Each line of the data that includes "השיער" must be copied.

(INPUT DATA begins)

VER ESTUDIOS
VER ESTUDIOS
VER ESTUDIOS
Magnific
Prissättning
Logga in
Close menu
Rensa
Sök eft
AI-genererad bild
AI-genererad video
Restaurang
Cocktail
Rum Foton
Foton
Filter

(INPUT DATA ends)
(INPUT DATA begins)

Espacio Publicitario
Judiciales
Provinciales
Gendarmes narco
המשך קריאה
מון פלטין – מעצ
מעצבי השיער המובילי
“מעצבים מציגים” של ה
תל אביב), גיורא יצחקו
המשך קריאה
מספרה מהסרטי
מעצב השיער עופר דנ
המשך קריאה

(INPUT DATA ends)
(INPUT DATA begins)

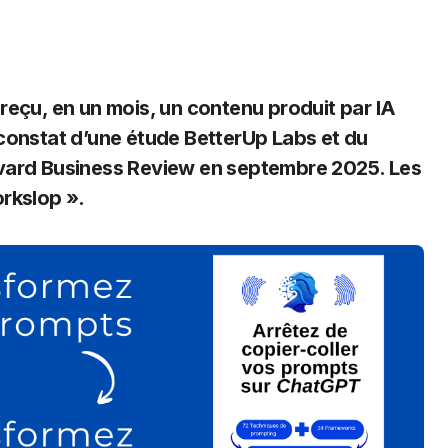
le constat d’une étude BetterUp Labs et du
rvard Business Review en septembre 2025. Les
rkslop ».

(INPUT DATA ends)

FINISHED EXERCISE —
מעצבי השיער המובילי
מעצב השיער עופר דנ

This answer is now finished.